Because they're less neurotic, these people can also be considered more emotionally stable than the average personality.
These folks are characterized by "very societally beneficial traits," Dr. Amaral explained. Role models are very high in agreeableness, conscientiousness, and extroversion, and they're also moderately high in openness and virtually not neurotic at all.
"These are good people to be in charge of things. In fact, life is easier if you have more dealings with role models," Dr. Amaral said.
Women were slightly more likely than men to be role models, and older people also were more likely to fall under this category.
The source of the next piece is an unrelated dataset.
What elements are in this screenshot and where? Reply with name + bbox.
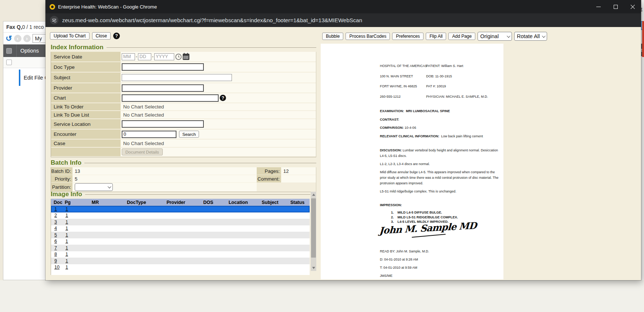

Described as the mirror opposite of the role models, self-centered types are high in extroversion, moderately neurotic, and quite low in conscientiousness, agreeableness, and openness. In other words, they're very outgoing but also pretty prone to moodiness, and they don't have a lot of the more positive, pro-social qualities like being responsible, open-minded, or generally friendly. "These are people you don't want to hang out with," said William Revelle, Ph.D., a Northwestern psychology professor and another lead study author.
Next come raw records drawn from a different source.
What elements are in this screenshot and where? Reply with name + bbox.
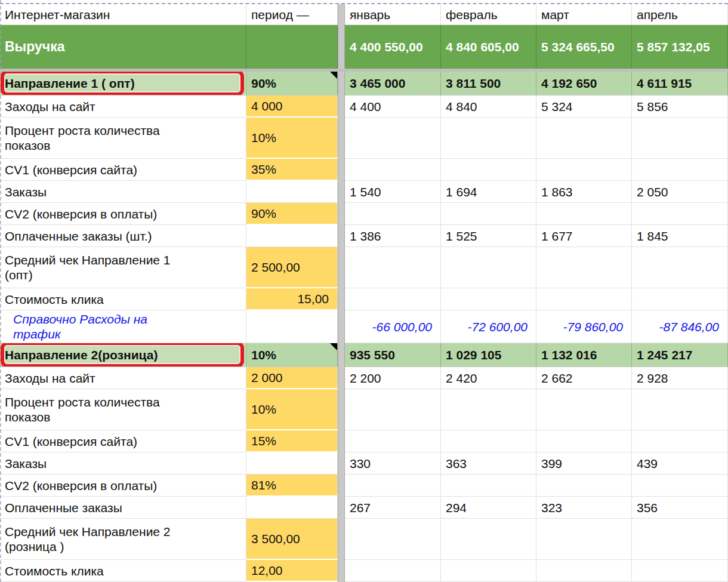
cell-month-3[interactable]: 1 845 <box>632 225 728 247</box>
cell-month-3[interactable] <box>632 159 728 181</box>
cell-month-3[interactable]: 5 857 132,05 <box>632 25 728 69</box>
cell-label[interactable]: Интернет-магазин <box>0 4 246 25</box>
cell-value[interactable]: 15% <box>246 430 338 452</box>
cell-label[interactable]: Стоимость клика <box>0 560 246 582</box>
cell-label[interactable]: Заходы на сайт <box>0 96 246 118</box>
cell-month-3[interactable] <box>632 560 728 582</box>
cell-label[interactable]: Средний чек Направление 2 (розница ) <box>0 519 246 560</box>
cell-label[interactable]: CV1 (конверсия сайта) <box>0 159 246 181</box>
cell-value[interactable]: 90% <box>246 72 338 96</box>
cell-month-2[interactable]: 1 863 <box>536 181 632 203</box>
cell-month-1[interactable]: 2 420 <box>441 367 536 389</box>
cell-month-1[interactable] <box>441 475 536 497</box>
cell-month-3[interactable]: 356 <box>632 497 728 519</box>
cell-month-0[interactable]: 330 <box>345 452 441 475</box>
cell-month-0[interactable]: 935 550 <box>345 343 441 367</box>
cell-month-0[interactable]: 4 400 <box>345 96 441 118</box>
cell-month-1[interactable]: 4 840 605,00 <box>441 25 536 69</box>
frozen-columns-divider[interactable] <box>338 310 345 343</box>
cell-month-2[interactable]: 5 324 665,50 <box>536 25 632 69</box>
cell-month-3[interactable] <box>632 203 728 225</box>
cell-month-1[interactable] <box>441 118 536 159</box>
frozen-columns-divider[interactable] <box>338 519 345 560</box>
cell-label[interactable]: Заказы <box>0 181 246 203</box>
cell-month-2[interactable] <box>536 203 632 225</box>
cell-month-0[interactable]: 3 465 000 <box>345 72 441 96</box>
frozen-columns-divider[interactable] <box>338 25 345 69</box>
cell-value[interactable]: 10% <box>246 118 338 159</box>
cell-month-0[interactable]: 1 386 <box>345 225 441 247</box>
cell-month-0[interactable] <box>345 475 441 497</box>
cell-month-2[interactable] <box>536 430 632 452</box>
cell-month-1[interactable] <box>441 389 536 430</box>
cell-month-1[interactable] <box>441 430 536 452</box>
cell-label[interactable]: Оплаченные заказы <box>0 497 246 519</box>
cell-month-0[interactable]: 4 400 550,00 <box>345 25 441 69</box>
cell-month-0[interactable] <box>345 389 441 430</box>
cell-month-3[interactable] <box>632 430 728 452</box>
frozen-columns-divider[interactable] <box>338 497 345 519</box>
cell-month-3[interactable]: 439 <box>632 452 728 475</box>
frozen-columns-divider[interactable] <box>338 288 345 310</box>
cell-month-3[interactable] <box>632 475 728 497</box>
cell-month-2[interactable]: 399 <box>536 452 632 475</box>
cell-month-1[interactable] <box>441 288 536 310</box>
cell-month-1[interactable]: 1 525 <box>441 225 536 247</box>
cell-label[interactable]: Выручка <box>0 25 246 69</box>
cell-month-2[interactable] <box>536 118 632 159</box>
cell-month-0[interactable] <box>345 118 441 159</box>
cell-month-1[interactable]: 4 840 <box>441 96 536 118</box>
cell-value[interactable]: 90% <box>246 203 338 225</box>
cell-month-1[interactable]: 3 811 500 <box>441 72 536 96</box>
cell-month-0[interactable] <box>345 519 441 560</box>
cell-month-3[interactable]: 4 611 915 <box>632 72 728 96</box>
cell-month-1[interactable] <box>441 247 536 288</box>
cell-month-1[interactable] <box>441 560 536 582</box>
cell-label[interactable]: Оплаченные заказы (шт.) <box>0 225 246 247</box>
cell-label[interactable]: Справочно Расходы на трафик <box>0 310 246 343</box>
cell-month-2[interactable]: -79 860,00 <box>536 310 632 343</box>
cell-label[interactable]: Средний чек Направление 1 (опт) <box>0 247 246 288</box>
cell-month-1[interactable]: 1 694 <box>441 181 536 203</box>
frozen-columns-divider[interactable] <box>338 247 345 288</box>
cell-value[interactable] <box>246 310 338 343</box>
cell-value[interactable] <box>246 25 338 69</box>
frozen-columns-divider[interactable] <box>338 367 345 389</box>
frozen-columns-divider[interactable] <box>338 452 345 475</box>
cell-value[interactable]: 2 000 <box>246 367 338 389</box>
cell-month-1[interactable]: 363 <box>441 452 536 475</box>
cell-month-0[interactable] <box>345 288 441 310</box>
cell-month-2[interactable] <box>536 159 632 181</box>
cell-month-3[interactable] <box>632 118 728 159</box>
cell-month-2[interactable]: 1 132 016 <box>536 343 632 367</box>
cell-value[interactable] <box>246 452 338 475</box>
frozen-columns-divider[interactable] <box>338 343 345 367</box>
frozen-columns-divider[interactable] <box>338 4 345 25</box>
cell-month-3[interactable] <box>632 389 728 430</box>
cell-month-2[interactable] <box>536 475 632 497</box>
cell-month-3[interactable]: 5 856 <box>632 96 728 118</box>
cell-month-0[interactable] <box>345 560 441 582</box>
cell-value[interactable]: 15,00 <box>246 288 338 310</box>
cell-value[interactable]: период — <box>246 4 338 25</box>
cell-month-2[interactable] <box>536 247 632 288</box>
cell-value[interactable]: 10% <box>246 389 338 430</box>
cell-month-2[interactable] <box>536 560 632 582</box>
cell-month-1[interactable]: 1 029 105 <box>441 343 536 367</box>
cell-month-2[interactable]: март <box>536 4 632 25</box>
cell-month-1[interactable]: 294 <box>441 497 536 519</box>
frozen-columns-divider[interactable] <box>338 72 345 96</box>
cell-month-1[interactable] <box>441 519 536 560</box>
cell-label[interactable]: Направление 1 ( опт) <box>0 72 246 96</box>
cell-month-3[interactable]: 2 050 <box>632 181 728 203</box>
frozen-columns-divider[interactable] <box>338 560 345 582</box>
cell-month-0[interactable]: январь <box>345 4 441 25</box>
cell-month-2[interactable]: 2 662 <box>536 367 632 389</box>
cell-month-3[interactable]: апрель <box>632 4 728 25</box>
cell-value[interactable] <box>246 181 338 203</box>
cell-value[interactable] <box>246 497 338 519</box>
cell-value[interactable]: 4 000 <box>246 96 338 118</box>
frozen-columns-divider[interactable] <box>338 225 345 247</box>
cell-label[interactable]: Направление 2(розница) <box>0 343 246 367</box>
cell-month-3[interactable]: -87 846,00 <box>632 310 728 343</box>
The study found a dramatic decrease in self-centered people as age increased. Young male teens were particularly represented in this group, whereas young women were particularly underrepresented.
Importantly, personalities change over time (usually for the better).
While more research needs to be done, the researchers did find that certain personalities became more or less prevalent as age increased—generally speaking, the more "positive" personality types had a lot more older folks, while younger folks were quite represented among the more "negative" types. This lines up with past research that's shown that people's personalities generally tend to "mature" with age, discarding antisocial qualities for more pro-social ones as the years go by.
The new categories have yet to be translated into a personality quiz that can be used by the general public, but that will hopefully come soon as more research is conducted around them.
"Knowing about yourself does help you cope with life, if you will," Dr. Revelle said. "If you understand what you can do well, I think you tend to go off into occupations that you do a better job in doing, and you enjoy it more. And if you discover you're the sort of person who takes a long time to warm up to new events, if you know that about yourself, you can in fact say, oh, OK, right now I don't want to do it, but if I keep doing this awhile, I will get better at it. I know that about myself."